CoC = Annual Cash Flow ÷ Total Cash Invested

  • return
DCF

Discounted Cash Flow

Valuation method that projects future cash flows and discounts them to present value at a chosen rate.
  • valuation
  • underwriting
TTM

Trailing Twelve Months

A rolling sum of the most recent 12 months. Smooths seasonality for KPI comparisons.
  • period
  • core
RevPAR

Revenue Per Available Room

Total room revenue divided by available rooms over a period. Combines rate and occupancy into one metric.

RevPAR = ADR × Occupancy = Room Revenue ÷ Available Rooms

  • USALI
  • core
ADR

Average Daily Rate

Total room revenue divided by rooms sold. Measures pricing power.

ADR = Room Revenue ÷ Rooms Sold

  • USALI
  • pricing
Occupancy

Occupancy Rate

Rooms sold divided by available rooms. Demand measure.
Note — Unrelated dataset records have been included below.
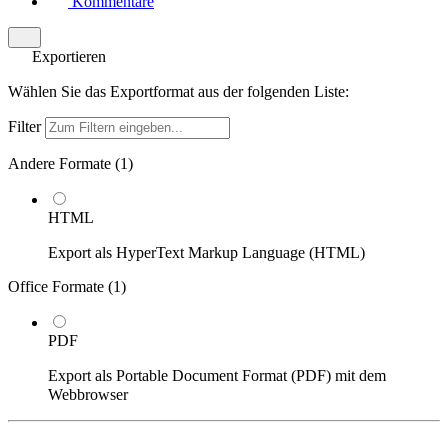
Kommentare
Exportieren
Wählen Sie das Exportformat aus der folgenden Liste:
Filter
Andere Formate (
1
)
HTML
Export als HyperText Markup Language (HTML)
Office Formate (
1
)
PDF
Export als Portable Document Format (PDF) mit dem
Webbrowser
Occupancy = Rooms Sold ÷ Available Rooms

  • USALI
  • demand
GOPPAR

Gross Operating Profit Per Available Room

Gross Operating Profit divided by available rooms. Profit-side complement to RevPAR.
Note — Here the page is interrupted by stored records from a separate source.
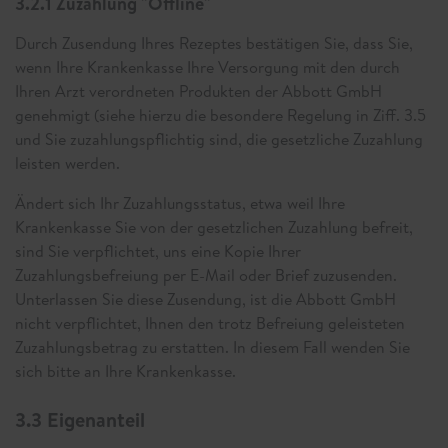
3.2.1 Zuzahlung "Offline"
Durch Zusendung Ihres Rezeptes bestätigen Sie, dass Sie,
wenn Ihre Krankenkasse Ihre Versorgung mit den durch
Ihren Arzt verordneten Produkten der Abbott GmbH
genehmigt (siehe hierzu die besondere Regelung in Ziff. 3.5
und Sie zuzahlungspflichtig sind, die gesetzliche Zuzahlung
leisten werden.
Ändert sich Ihr Zuzahlungsstatus, etwa weil Ihre
Krankenkasse Sie von der gesetzlichen Zuzahlung befreit,
sind Sie verpflichtet, uns eine Kopie Ihrer
Zuzahlungsbefreiung per E-Mail oder Brief zuzusenden.
Unterlassen Sie diese Zusendung, ist die Abbott GmbH
nicht verpflichtet, Ihnen den trotz Befreiung geleisteten
Zuzahlungsbetrag zu erstatten. In diesem Fall wenden Sie
sich bitte an Ihre Krankenkasse.
3.3 Eigenanteil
GOPPAR = GOP ÷ Available Rooms

  • USALI
  • profitability
TRevPAR

Total Revenue Per Available Room

Includes room + F&B + ancillary revenue divided by available rooms. Captures total guest spend, not just rooms.
  • USALI
CPOR

Cost Per Occupied Room

Variable costs divided by rooms sold. Used to compare cost efficiency between properties of different scale.
  • USALI
  • efficiency
Flow-Through

Flow-Through Rate

Incremental GOP as a percent of incremental revenue. Measures how well a property converts revenue gains into profit.

Flow-Through = ΔGOP ÷ ΔRevenue

  • USALI
  • profitability

Sub-types

Sub-types within Extended Stay.

Economy Extended-Stay
WoodSpring Suites, InTown Suites — workforce, weekly-rate model.
Mid-Scale Extended-Stay
Candlewood, MainStay — basic kitchenettes, mid-tier rate.
Upper Mid-Scale Extended-Stay
Residence Inn, Homewood, Staybridge — full kitchens, larger suites.
Upscale Extended-Stay
Element, Sonesta ES Suites — design-forward upper-tier.

Industry reference

How the extended stay sector operates.

Comparable public REITs / operators

  • APLE (Apple Hospitality REIT — large select-service + extended-stay portfolio)
  • CHH (Choice Hotels — WoodSpring + MainStay franchisor)
  • MAR (Marriott — Residence Inn, TownePlace, Element franchisor)
  • HLT (Hilton — Home2, Homewood franchisor)
  • IHG (Staybridge, Candlewood franchisor)

Frequently asked

Common questions about extended stay.

What is RevPAS and how does it differ from RevPAR?
RevPAS (Revenue Per Available Suite) is the extended-stay equivalent of RevPAR — total room revenue divided by available suites over a period. The metric exists because extended-stay properties sell suites with kitchenettes and separate living space rather than standard rooms. RevPAS comparisons are typically made against the STR Extended-Stay segment rather than transient comp sets. The segment runs higher GOPPAR margins (45-55%) due to weekly housekeeping and lower variable cost.
Which REITs own extended-stay hotels?
Apple Hospitality REIT (APLE) is the largest pure-play public exposure with 220+ select-service and extended-stay properties. Brand owners — Marriott (MAR), Hilton (HLT), IHG, and Choice (CHH) — collect franchise fees on Residence Inn, Home2 Suites, Staybridge, WoodSpring respectively. Extended Stay America was taken private 2021 by Blackstone + Starwood for $6B.